I am using k-means node to "discretize" a continuous variable, my problem is I need to know the rules which are created by k-means, because I have to apply the same rules to other dataset with the same variable.
For example, if I am using K-means (fold 2) with the attribute "age", I´d like to know rules as:
cluster 1: age < 30
cluster 2 : age >= 30
But the outport is something like:
prototype 0: age -> 37.6875
prototype 1: age -> 49.5777
The k-means node has a model outport...if I could introduce this model like a model input of another node (a dataset), It will work as I want...Does It exist??
cluster nodes do not produce a rule model, but a model of prototypes.
If you want to discretize your data, I would suggest to use the
- NumericBinner Node (if you already know the intervals) or the
- CAIM Binner Node to determine the boundaries of the intervals automatically.
The CAIM Binner also produces a binning model which can be applied to future unseen data.
If you are interested in learning rules, you can use the weka rule-nodes (JRip or PART for example). You can see the rules in the NodeView of these nodes.

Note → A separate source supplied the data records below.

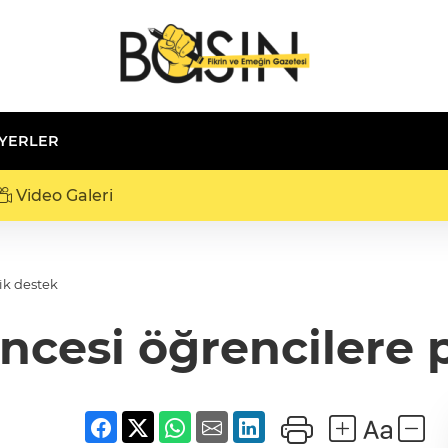
 YERLER
Video Galeri
ik destek
ncesi öğrencilere p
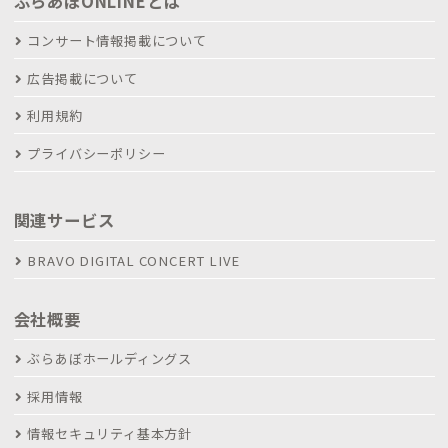
ぶらあぼONLINEとは
コンサート情報掲載について
広告掲載について
利用規約
プライバシーポリシー
関連サービス
BRAVO DIGITAL CONCERT LIVE
会社概要
ぶらあぼホールディングス
採用情報
情報セキュリティ基本方針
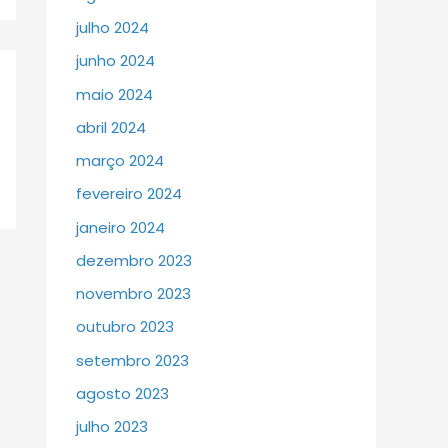
julho 2024
junho 2024
maio 2024
abril 2024
março 2024
fevereiro 2024
janeiro 2024
dezembro 2023
novembro 2023
outubro 2023
setembro 2023
agosto 2023
julho 2023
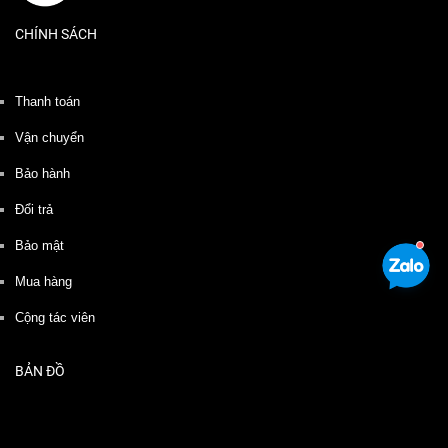
CHÍNH SÁCH
Thanh toán
Vận chuyển
Bảo hành
Đổi trả
Bảo mật
Mua hàng
Cộng tác viên
BẢN ĐỒ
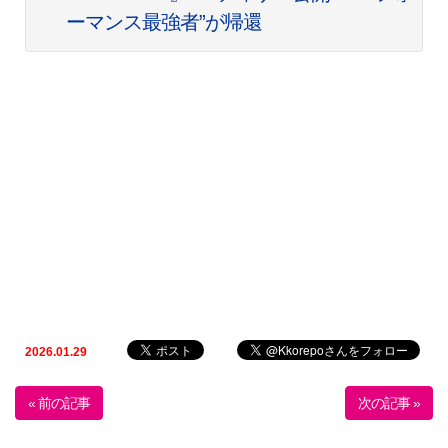
ーマンス最強者”が帰還
2026.01.29
« 前の記事
次の記事 »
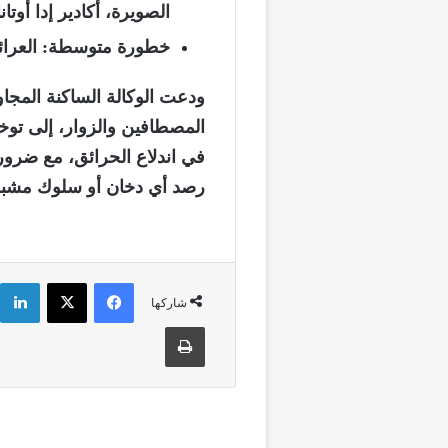
الصويرة، أكادير إدا أوتان
خطورة متوسطة: العرائش
ودعت الوكالة الساكنة المجاور
المصطافين والزوار، إلى تو
في اندلاع الحرائق، مع ضرور
رصد أي دخان أو سلوك مشبوه
فيسبوك
‫X
شاركها
طباعة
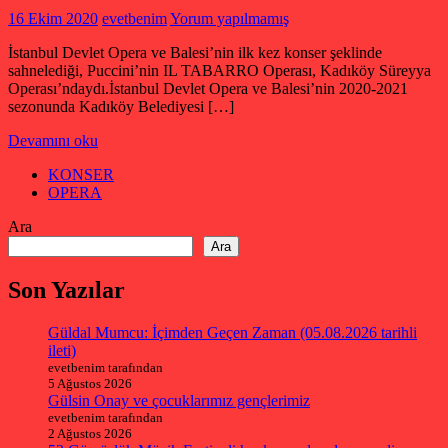
16 Ekim 2020
evetbenim
Yorum yapılmamış
İstanbul Devlet Opera ve Balesi’nin ilk kez konser şeklinde
sahnelediği, Puccini’nin IL TABARRO Operası, Kadıköy Süreyya
Operası’ndaydı.İstanbul Devlet Opera ve Balesi’nin 2020-2021
sezonunda Kadıköy Belediyesi […]
Devamını oku
KONSER
OPERA
Ara
Ara
Son Yazılar
Güldal Mumcu: İçimden Geçen Zaman (05.08.2026 tarihli
ileti)
evetbenim tarafından
5 Ağustos 2026
Gülsin Onay ve çocuklarımız gençlerimiz
evetbenim tarafından
2 Ağustos 2026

I use kmeans to classify datas in cluster, I have called it "discretize", but It isn´t the real concept, so I need use kmeans.
And I need apply the model of prototypes in other dataset for an external validation, that is I´d need two kmeans node (a learner and a predictor), as the NaiveBayes or SOTA nodes...but it doesn´t exist, does it?
Would It be very difficult to implement a kmeans node, which would have a model input (the outport of the existing kmeans node) ,a data input (the new dataset) and the node would make kmeans based on the model created previously??
ok I see what you mean.. no, such a node is not yet part of the current KNIME release. It will appear in the next release of KNIME, then you will be able to assign new data to a set of existing cluster prototypes.